Open-Access: This article is an open-access article that was selected by an in-house editor and fully peer-reviewed by external reviewers. It is distributed in accordance with the Creative Commons Attribution NonCommercial (CC BY-NC 4.0) license, which permits others to distribute, remix, adapt, build upon this work non-commercially, and license their derivative works on different terms, provided the original work is properly cited and the use is non-commercial. See: https://creativecommons.org/Licenses/by-nc/4.0/
Corresponding author: Farouk Benmediouni, Assistant Professor, Chief Physician, MD, Department of Internal Medicine, Mixed Hospital of Laghouat, Laghouat Faculty of Medicine, Amar Telidji University, Elwiam District, Laghouat 03000, Algeria. fbenmediouni@yahoo.fr
Received: July 21, 2024
Revised: November 14, 2024
Accepted: December 2, 2024
Published online: January 28, 2025
Processing time: 161 Days and 13.8 Hours

Abstract

Liver cancer remains a significant global health challenge, characterized by high incidence and mortality rates. Despite advancements in medical treatments, the prognosis for liver cancer patients remains poor, highlighting the urgent need for novel therapeutic approaches. Traditional Chinese medicine (TCM), particularly Calculus bovis (CB), has shown promise in addressing this need due to its multi-target therapeutic mechanisms. CB refers to natural or synthetic gallstones, traditionally sourced from cattle, and used in TCM for their anti-inflammatory, detoxifying, and therapeutic properties. In modern practice, synthetic CB is often utilized to ensure consistent supply and safety. This article aims to discuss the findings of Huang et al, who investigated the anti-liver cancer properties of CB, focusing on its ability to inhibit M2 tumor-associated macrophage (TAM) polarization via modulation of the Wnt/β-catenin pathway.

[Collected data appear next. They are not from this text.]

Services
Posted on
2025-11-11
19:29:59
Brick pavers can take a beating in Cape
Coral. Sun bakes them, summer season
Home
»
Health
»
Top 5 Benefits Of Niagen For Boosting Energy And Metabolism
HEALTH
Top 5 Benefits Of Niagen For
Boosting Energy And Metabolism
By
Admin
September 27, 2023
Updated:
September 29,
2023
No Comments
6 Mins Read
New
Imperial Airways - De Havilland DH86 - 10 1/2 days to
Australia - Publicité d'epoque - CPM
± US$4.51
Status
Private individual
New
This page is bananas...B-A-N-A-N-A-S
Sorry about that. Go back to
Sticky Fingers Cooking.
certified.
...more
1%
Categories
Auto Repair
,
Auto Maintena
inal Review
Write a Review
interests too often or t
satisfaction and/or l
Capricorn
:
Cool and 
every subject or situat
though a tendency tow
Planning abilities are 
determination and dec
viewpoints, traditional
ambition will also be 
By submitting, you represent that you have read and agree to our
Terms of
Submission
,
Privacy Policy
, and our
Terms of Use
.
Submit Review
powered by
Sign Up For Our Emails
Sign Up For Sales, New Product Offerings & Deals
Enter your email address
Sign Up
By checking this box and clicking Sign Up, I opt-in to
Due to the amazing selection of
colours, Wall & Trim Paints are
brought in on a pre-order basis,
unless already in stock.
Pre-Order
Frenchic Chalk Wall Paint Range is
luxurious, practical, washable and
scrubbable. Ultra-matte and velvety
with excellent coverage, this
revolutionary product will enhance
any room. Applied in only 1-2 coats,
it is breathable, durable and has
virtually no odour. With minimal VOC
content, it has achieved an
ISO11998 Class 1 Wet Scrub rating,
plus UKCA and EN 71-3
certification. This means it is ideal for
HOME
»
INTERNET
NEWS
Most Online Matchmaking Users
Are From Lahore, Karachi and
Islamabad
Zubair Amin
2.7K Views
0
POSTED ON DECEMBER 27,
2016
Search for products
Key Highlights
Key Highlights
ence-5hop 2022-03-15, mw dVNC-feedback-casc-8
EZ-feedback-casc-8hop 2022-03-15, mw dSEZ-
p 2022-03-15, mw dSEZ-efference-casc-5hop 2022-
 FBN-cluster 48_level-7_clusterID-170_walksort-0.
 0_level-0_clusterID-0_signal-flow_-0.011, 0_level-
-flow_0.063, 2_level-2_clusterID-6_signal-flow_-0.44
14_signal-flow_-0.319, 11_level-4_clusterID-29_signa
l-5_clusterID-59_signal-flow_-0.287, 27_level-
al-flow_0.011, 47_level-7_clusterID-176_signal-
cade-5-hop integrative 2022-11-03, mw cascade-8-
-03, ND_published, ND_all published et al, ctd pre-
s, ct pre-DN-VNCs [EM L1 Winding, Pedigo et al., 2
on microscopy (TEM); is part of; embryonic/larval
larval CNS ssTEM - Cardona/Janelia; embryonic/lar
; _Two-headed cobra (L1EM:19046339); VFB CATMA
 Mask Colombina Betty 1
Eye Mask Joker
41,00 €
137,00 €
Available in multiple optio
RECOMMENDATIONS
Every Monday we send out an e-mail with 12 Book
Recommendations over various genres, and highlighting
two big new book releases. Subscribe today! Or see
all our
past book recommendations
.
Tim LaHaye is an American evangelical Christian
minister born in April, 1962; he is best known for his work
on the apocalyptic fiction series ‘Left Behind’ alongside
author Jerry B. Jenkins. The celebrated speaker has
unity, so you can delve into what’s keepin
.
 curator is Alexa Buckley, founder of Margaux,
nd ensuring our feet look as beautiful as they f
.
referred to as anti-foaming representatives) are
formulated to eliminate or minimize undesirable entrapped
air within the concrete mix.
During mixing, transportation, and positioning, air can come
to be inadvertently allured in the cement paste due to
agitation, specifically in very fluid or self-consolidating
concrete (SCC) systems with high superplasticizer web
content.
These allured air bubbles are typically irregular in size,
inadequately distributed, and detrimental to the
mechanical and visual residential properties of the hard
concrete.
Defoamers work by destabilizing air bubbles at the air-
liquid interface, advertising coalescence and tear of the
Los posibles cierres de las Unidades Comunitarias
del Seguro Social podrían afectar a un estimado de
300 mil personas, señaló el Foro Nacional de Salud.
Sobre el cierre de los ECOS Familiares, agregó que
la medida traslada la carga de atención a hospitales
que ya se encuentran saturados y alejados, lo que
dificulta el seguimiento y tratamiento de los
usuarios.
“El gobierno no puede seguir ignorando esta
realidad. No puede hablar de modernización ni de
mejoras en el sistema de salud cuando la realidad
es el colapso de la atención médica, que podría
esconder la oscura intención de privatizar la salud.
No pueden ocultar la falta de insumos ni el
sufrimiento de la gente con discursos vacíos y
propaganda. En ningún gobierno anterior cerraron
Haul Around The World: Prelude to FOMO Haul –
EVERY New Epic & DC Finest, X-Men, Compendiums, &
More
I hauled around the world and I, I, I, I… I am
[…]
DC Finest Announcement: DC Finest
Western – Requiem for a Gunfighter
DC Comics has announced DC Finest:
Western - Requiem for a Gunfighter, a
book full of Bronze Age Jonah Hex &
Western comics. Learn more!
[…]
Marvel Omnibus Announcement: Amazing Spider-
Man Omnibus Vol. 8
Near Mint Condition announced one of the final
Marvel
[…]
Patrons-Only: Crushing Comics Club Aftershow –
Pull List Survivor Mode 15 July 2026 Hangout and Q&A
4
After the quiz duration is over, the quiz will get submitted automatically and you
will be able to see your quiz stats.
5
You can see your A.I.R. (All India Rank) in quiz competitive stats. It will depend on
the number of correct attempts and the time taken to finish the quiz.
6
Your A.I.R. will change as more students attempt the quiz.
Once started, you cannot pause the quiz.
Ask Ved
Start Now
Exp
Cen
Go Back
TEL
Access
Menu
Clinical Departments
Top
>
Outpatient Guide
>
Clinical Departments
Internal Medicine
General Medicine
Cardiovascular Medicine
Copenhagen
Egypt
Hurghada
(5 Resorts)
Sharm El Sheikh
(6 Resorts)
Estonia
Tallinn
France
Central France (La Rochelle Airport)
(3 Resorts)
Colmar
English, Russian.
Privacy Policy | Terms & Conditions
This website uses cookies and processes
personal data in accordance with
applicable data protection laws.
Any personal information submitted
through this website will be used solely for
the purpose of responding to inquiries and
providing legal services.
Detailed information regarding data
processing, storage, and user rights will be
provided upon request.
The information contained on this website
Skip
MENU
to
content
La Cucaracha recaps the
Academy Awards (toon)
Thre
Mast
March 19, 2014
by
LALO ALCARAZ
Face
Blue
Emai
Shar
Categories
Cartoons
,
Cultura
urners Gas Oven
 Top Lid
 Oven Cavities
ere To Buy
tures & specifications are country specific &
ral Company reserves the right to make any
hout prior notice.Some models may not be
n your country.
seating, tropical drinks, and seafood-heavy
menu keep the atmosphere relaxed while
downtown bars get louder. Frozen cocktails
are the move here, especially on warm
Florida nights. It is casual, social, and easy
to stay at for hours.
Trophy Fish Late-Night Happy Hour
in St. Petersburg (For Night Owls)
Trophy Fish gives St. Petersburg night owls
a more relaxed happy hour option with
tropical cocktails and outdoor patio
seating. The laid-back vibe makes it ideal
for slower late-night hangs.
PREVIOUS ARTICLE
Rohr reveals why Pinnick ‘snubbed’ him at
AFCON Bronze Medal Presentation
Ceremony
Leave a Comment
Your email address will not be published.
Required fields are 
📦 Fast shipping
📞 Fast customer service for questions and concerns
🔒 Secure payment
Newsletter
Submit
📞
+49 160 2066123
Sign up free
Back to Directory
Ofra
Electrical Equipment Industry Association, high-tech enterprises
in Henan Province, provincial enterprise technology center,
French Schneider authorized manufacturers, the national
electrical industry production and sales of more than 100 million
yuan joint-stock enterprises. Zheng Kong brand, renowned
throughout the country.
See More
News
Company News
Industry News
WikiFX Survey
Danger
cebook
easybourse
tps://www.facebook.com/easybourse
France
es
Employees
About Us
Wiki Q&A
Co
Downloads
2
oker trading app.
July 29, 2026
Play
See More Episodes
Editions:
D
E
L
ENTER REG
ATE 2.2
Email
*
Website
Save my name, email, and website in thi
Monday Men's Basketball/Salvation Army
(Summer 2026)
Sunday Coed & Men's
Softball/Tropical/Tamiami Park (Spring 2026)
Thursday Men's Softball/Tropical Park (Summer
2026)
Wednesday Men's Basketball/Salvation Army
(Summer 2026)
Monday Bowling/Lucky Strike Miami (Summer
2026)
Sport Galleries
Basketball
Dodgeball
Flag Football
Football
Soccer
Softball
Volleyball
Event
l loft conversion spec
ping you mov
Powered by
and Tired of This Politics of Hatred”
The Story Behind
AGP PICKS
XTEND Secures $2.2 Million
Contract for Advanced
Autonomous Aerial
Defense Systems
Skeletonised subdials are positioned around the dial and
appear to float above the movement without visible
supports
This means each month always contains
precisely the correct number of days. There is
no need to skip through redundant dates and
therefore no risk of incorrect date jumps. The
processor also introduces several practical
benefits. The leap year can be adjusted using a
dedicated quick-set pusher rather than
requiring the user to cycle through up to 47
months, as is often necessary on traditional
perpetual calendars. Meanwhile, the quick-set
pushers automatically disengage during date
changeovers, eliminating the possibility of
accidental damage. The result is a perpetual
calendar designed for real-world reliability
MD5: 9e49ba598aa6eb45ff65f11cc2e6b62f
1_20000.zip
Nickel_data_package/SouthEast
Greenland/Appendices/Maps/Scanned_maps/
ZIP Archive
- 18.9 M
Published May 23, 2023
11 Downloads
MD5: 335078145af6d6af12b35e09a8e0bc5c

Huang et al employed a comprehensive approach integrating chemical analysis, animal model testing, and advanced bioinformatics. They identified active components of CB using UPLC-Q-TOF-MS, evaluated its anti-neoplastic effects in a nude mouse model, and elucidated the underlying mechanisms through network pharmacology, transcriptomics, and molecular docking studies. The study demonstrated that CB significantly inhibited liver tumor growth in vivo, as evidenced by reduced tumor size and weight in treated mice. Histological analyses confirmed signs of tumor regression. CB was found to modulate the tumor microenvironment by inhibiting the polarization of M2 phenotype-TAMs, as shown by reduced expression of M2 markers and downregulation of mRNA levels of C-C motif chemokine 22, arginase-1, transforming growth factor-beta 2, and interleukin-10. The study further revealed that CB’s antineoplastic activity involved the downregulation of Wnt5B and β-catenin and upregulation of Axin2, thus inhibiting the Wnt/β-catenin signaling pathway. These findings highlight the therapeutic potential of CB in liver cancer treatment through its modulation of the Wnt/β-catenin pathway and suppression of M2 phenotype-TAM polarization. This study underscores the value of integrating TCM with modern therapeutic strategies to develop novel effective treatments for liver cancer.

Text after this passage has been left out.